Official Husker Locker Blog
2010 Jun 11
NU BIG TEN: Nebraska in Big Ten Heaven
Against what may have seemed considerable - indeed, impossible - odds just a few months ago, NU made its move to the Big Ten - which some consider the nation’s premier collection of Division I academic institutions - when the Nebraska Board Regents Friday voted 8-0 to approve NU’s resolution to apply for membership and the Big Ten Council of Presidents/Chancellors voted 11-0 to accept it.
Later, at NU’s Van Brunt Visitors’ Center on campus, Big Ten commissioner Jim Delany - wearing a candy-cane tie and a block red “N” pin - made a surprise appearance welcoming Nebraska to the league. He called the league a “small company” and “family” whose chancellors and presidents had “great enthusiasm” for this “historic moment.” It’s the first time the Big Ten has added a member since Penn State in 1990.
“Nebraska will be a great member of the Big Ten,” Delany said. “We’re stronger today than we were yesterday.”
“The things that are important to you are important to us,” Delany said.
Said UNL chancellor Harvey Perlman at the Board of Regents meeting: “We are, as an institution, more closely aligned in culture, competitive conditions, athletic budgets and academic aspirations with the Big Ten. On the academic side particularly.”
Athletic director Tom Osborne said the Big Ten would “enhance many of our sports” and that the coaches of all Husker teams - many of whom were assembled at the Visitors’ Center - had unanimously agreed, in two different votes, to make the move
In athletics, Nebraska is scheduled to become a member July 1, 2011. It may owe a hefty buyout penalty - paid in terms of lost revenue - to the Big 12 Conference, although Perlman deemed it “inappropriate” because of the potential collapse of the league and confusing Big 12 bylaws, which he said could be construed four different ways.

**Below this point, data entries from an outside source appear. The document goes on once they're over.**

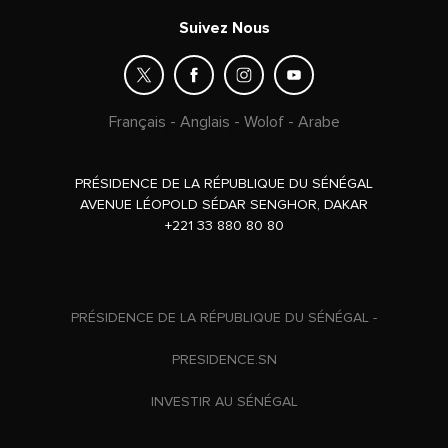
Suivez Nous
Français
-
Anglais
-
Wolof
-
Arabe
PRÉSIDENCE DE LA RÉPUBLIQUE DU SÉNÉGAL
AVENUE LÉOPOLD SÉDAR SENGHOR, DAKAR
+221 33 880 80 80
PRÉSIDENCE DE LA RÉPUBLIQUE DU SÉNÉGAL -
PRESIDENCE.SN
INVESTIR AU SÉNÉGAL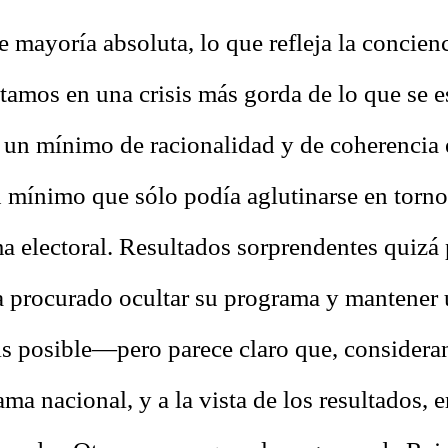
e mayoría absoluta, lo que refleja la concien
stamos en una crisis más gorda de lo que se e
a un mínimo de racionalidad y de coherencia e
mínimo que sólo podía aglutinarse en torno 
ma electoral. Resultados sorprendentes quizá
a procurado ocultar su programa y mantener u
is posible—pero parece claro que, considera
ama nacional, y a la vista de los resultados, e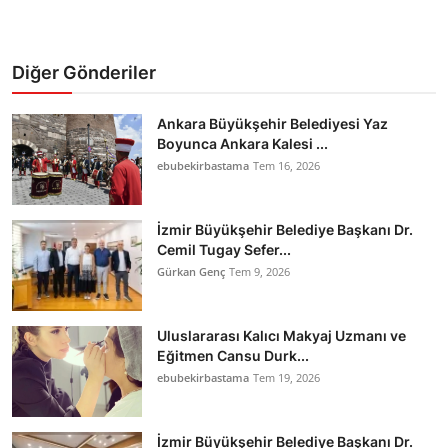
Diğer Gönderiler
Ankara Büyükşehir Belediyesi Yaz
Boyunca Ankara Kalesi ...
ebubekirbastama
Tem 16, 2026
İzmir Büyükşehir Belediye Başkanı Dr.
Cemil Tugay Sefer...
Gürkan Genç
Tem 9, 2026
Uluslararası Kalıcı Makyaj Uzmanı ve
Eğitmen Cansu Durk...
ebubekirbastama
Tem 19, 2026
İzmir Büyükşehir Belediye Başkanı Dr.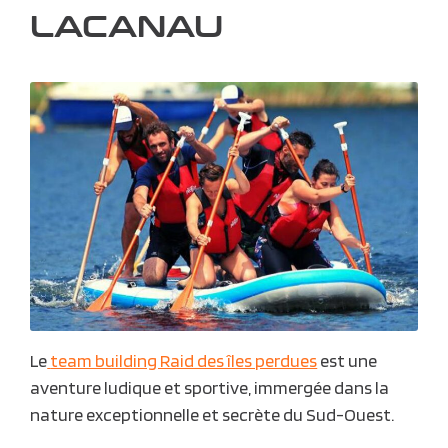
LACANAU
Le
team building Raid des îles perdues
est une
aventure ludique et sportive, immergée dans la
nature exceptionnelle et secrète du Sud-Ouest.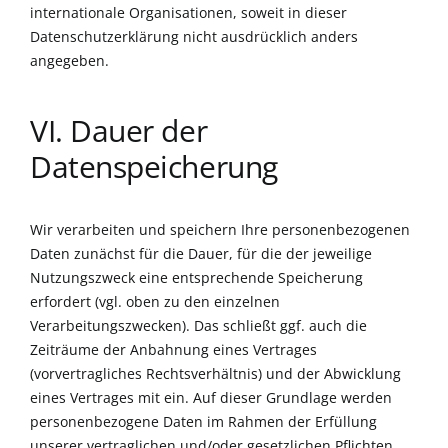
internationale Organisationen, soweit in dieser
Datenschutzerklärung nicht ausdrücklich anders
angegeben.
VI. Dauer der
Datenspeicherung
Wir verarbeiten und speichern Ihre personenbezogenen
Daten zunächst für die Dauer, für die der jeweilige
Nutzungszweck eine entsprechende Speicherung
erfordert (vgl. oben zu den einzelnen
Verarbeitungszwecken). Das schließt ggf. auch die
Zeiträume der Anbahnung eines Vertrages
(vorvertragliches Rechtsverhältnis) und der Abwicklung
eines Vertrages mit ein. Auf dieser Grundlage werden
personenbezogene Daten im Rahmen der Erfüllung
unserer vertraglichen und/oder gesetzlichen Pflichten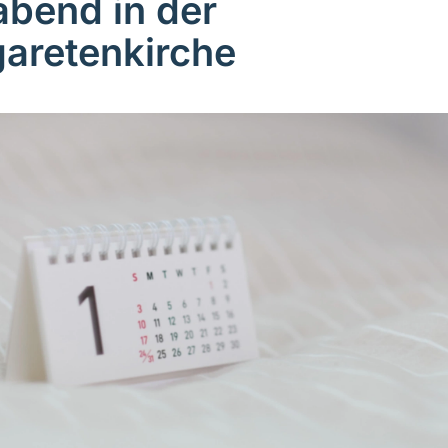
abend in der
aretenkirche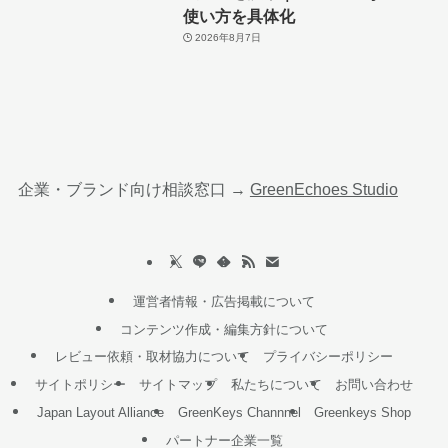
使い方を具体化
2026年8月7日
企業・ブランド向け相談窓口 →
GreenEchoes Studio
運営者情報・広告掲載について
コンテンツ作成・編集方針について
レビュー依頼・取材協力について
プライバシーポリシー
サイトポリシー
サイトマップ
私たちについて
お問い合わせ
Japan Layout Alliance
GreenKeys Channnel
Greenkeys Shop
パートナー企業一覧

Said Big 12 commissioner Dan Beebe, who called Nebraska’s departure “disappointing:” “That’s contrary to our bylaws to me. I’m curious as to what their piece is for that.”
Penalty or not - Nebraska’s making the leap in just under one calendar year, which is sure to rankle Big 12 members already accusing NU with the destruction of the league.
“It may not be a real easy year on the athletic field,” Osborne said. He meant it in more than one way; Nebraska must transition quickly and figure out scheduling, but is also likely to be branded a villain for its quick movement to the Big Ten.
That’s part of why head football coach Bo Pelini, an Ohio State graduate who grew up on Big Ten athletics, would “concentrate on the task at hand.”
“I’m not a real emotional guy,” Pelini seemed to say seriously, then, gauging the relative disbelief of the media, jokingly.
“You would gotten the same response if we had joined the NFL,” Perlman joked.
Delany committed to putting Nebraska athletics on the Big Ten Network in 2010. The Network - a massive profit-generating engine that makes its money almost solely off of cable-subscriber fees - often runs university programming that highlights a school’s academic advantages right alongside sporting events. Right before the BTN aired NU’s press conference, for example, it presented an program from Indiana University about an aquatics expert who doused his body in paraffin for a long, experimental dip in the sea.
The BTN is a good chunk of the $20.1 million in television revenue each league school received last year, a figure that outpaces, on average, any other conference. In order to join Big Ten, Nebraska had to assign its TV rights in all its sports to the conference, something that other league candidates, such as Texas and Notre Dame, seem unwilling to do.
“The Big Ten Network will help recruiting,” Osborne said. “One thing parents want to know is “will I be able to see my student-athlete compete?”
At the Regents’ meeting, Perlman intimated that the absence of such a network in the Big 12 - Texas preferred to develop its own Longhorns Sports Network - was, in a sense, the first domino in NU’s departure.
“That would have prevented any of the institutions from leaving,” Beebe said.
Nebraska will not get a full share of revenue immediately, although it will receive at least much as it would in the Big 12. Big Ten members will receive no less than their usual share.
“This will not be a windfall,” Osborne said.
At “some point” in the future, Perlman said, NU would be made “fully whole.”
How long will that take?
“It’s not public information,” Delany said.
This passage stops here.